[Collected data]
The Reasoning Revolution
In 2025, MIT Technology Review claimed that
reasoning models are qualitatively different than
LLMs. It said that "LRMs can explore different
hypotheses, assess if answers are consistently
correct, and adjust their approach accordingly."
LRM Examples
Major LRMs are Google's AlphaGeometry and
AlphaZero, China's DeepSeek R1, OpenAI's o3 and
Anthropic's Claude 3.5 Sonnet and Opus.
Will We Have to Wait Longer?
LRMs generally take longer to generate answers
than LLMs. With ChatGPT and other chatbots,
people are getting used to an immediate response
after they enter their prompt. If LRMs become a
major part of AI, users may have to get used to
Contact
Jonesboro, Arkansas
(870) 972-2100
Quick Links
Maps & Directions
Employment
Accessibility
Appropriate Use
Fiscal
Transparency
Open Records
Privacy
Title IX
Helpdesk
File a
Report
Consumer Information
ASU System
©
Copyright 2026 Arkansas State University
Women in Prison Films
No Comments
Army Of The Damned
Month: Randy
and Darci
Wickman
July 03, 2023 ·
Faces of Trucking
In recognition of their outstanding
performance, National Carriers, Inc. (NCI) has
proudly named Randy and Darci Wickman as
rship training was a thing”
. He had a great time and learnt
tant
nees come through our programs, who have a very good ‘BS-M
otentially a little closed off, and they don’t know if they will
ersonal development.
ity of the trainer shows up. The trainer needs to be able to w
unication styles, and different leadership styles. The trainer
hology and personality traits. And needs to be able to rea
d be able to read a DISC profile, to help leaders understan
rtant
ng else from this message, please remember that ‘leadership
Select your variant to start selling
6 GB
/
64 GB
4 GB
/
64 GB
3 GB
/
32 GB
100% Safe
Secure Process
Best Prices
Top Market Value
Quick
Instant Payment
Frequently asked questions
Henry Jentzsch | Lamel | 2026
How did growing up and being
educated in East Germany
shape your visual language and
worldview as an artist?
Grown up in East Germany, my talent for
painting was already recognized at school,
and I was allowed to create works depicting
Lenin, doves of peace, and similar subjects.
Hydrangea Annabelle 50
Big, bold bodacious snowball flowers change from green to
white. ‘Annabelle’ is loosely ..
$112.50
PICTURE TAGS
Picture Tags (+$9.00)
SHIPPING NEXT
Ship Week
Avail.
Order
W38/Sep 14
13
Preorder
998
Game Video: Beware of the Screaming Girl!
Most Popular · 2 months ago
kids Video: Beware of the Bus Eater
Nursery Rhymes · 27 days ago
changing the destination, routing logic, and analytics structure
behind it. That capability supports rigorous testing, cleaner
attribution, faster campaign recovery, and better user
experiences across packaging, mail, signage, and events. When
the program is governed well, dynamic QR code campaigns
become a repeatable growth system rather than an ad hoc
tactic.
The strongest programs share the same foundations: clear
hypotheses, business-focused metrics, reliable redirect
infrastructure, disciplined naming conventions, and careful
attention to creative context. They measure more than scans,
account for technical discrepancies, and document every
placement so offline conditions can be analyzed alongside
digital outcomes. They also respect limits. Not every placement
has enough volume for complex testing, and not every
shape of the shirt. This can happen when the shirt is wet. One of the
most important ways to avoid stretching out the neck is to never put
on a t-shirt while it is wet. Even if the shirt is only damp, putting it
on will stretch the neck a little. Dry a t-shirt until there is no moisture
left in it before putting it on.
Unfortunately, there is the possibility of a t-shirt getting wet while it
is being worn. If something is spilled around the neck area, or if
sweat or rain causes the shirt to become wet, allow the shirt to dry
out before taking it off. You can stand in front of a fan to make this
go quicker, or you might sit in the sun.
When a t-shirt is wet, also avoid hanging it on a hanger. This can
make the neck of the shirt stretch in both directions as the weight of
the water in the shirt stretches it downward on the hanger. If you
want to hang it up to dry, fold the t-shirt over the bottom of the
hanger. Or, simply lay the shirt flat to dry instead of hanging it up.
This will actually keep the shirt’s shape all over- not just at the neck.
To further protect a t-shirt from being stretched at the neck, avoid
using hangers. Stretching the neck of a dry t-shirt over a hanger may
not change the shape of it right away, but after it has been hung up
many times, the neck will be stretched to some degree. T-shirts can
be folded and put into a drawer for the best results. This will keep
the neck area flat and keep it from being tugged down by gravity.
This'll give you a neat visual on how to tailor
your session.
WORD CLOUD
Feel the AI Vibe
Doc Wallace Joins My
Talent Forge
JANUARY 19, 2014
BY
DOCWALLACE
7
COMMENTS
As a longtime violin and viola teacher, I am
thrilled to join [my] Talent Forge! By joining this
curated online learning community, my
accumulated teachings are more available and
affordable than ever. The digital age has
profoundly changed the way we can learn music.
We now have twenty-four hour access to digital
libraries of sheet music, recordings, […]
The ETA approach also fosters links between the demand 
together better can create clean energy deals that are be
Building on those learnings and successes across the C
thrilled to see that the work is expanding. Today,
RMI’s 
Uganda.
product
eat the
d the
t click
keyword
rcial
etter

• [What to work on]:
Up to and including the line with "How did growing up and being", print every line of the records from the start.

• [Result of the task]:
The Reasoning Revolution
In 2025, MIT Technology Review claimed that
reasoning models are qualitatively different than
LLMs. It said that "LRMs can explore different
hypotheses, assess if answers are consistently
correct, and adjust their approach accordingly."
LRM Examples
Major LRMs are Google's AlphaGeometry and
AlphaZero, China's DeepSeek R1, OpenAI's o3 and
Anthropic's Claude 3.5 Sonnet and Opus.
Will We Have to Wait Longer?
LRMs generally take longer to generate answers
than LLMs. With ChatGPT and other chatbots,
people are getting used to an immediate response
after they enter their prompt. If LRMs become a
major part of AI, users may have to get used to
Contact
Jonesboro, Arkansas
(870) 972-2100
Quick Links
Maps & Directions
Employment
Accessibility
Appropriate Use
Fiscal
Transparency
Open Records
Privacy
Title IX
Helpdesk
File a
Report
Consumer Information
ASU System
©
Copyright 2026 Arkansas State University
Women in Prison Films
No Comments
Army Of The Damned
Month: Randy
and Darci
Wickman
July 03, 2023 ·
Faces of Trucking
In recognition of their outstanding
performance, National Carriers, Inc. (NCI) has
proudly named Randy and Darci Wickman as
rship training was a thing”
. He had a great time and learnt
tant
nees come through our programs, who have a very good ‘BS-M
otentially a little closed off, and they don’t know if they will
ersonal development.
ity of the trainer shows up. The trainer needs to be able to w
unication styles, and different leadership styles. The trainer
hology and personality traits. And needs to be able to rea
d be able to read a DISC profile, to help leaders understan
rtant
ng else from this message, please remember that ‘leadership
Select your variant to start selling
6 GB
/
64 GB
4 GB
/
64 GB
3 GB
/
32 GB
100% Safe
Secure Process
Best Prices
Top Market Value
Quick
Instant Payment
Frequently asked questions
Henry Jentzsch | Lamel | 2026
How did growing up and being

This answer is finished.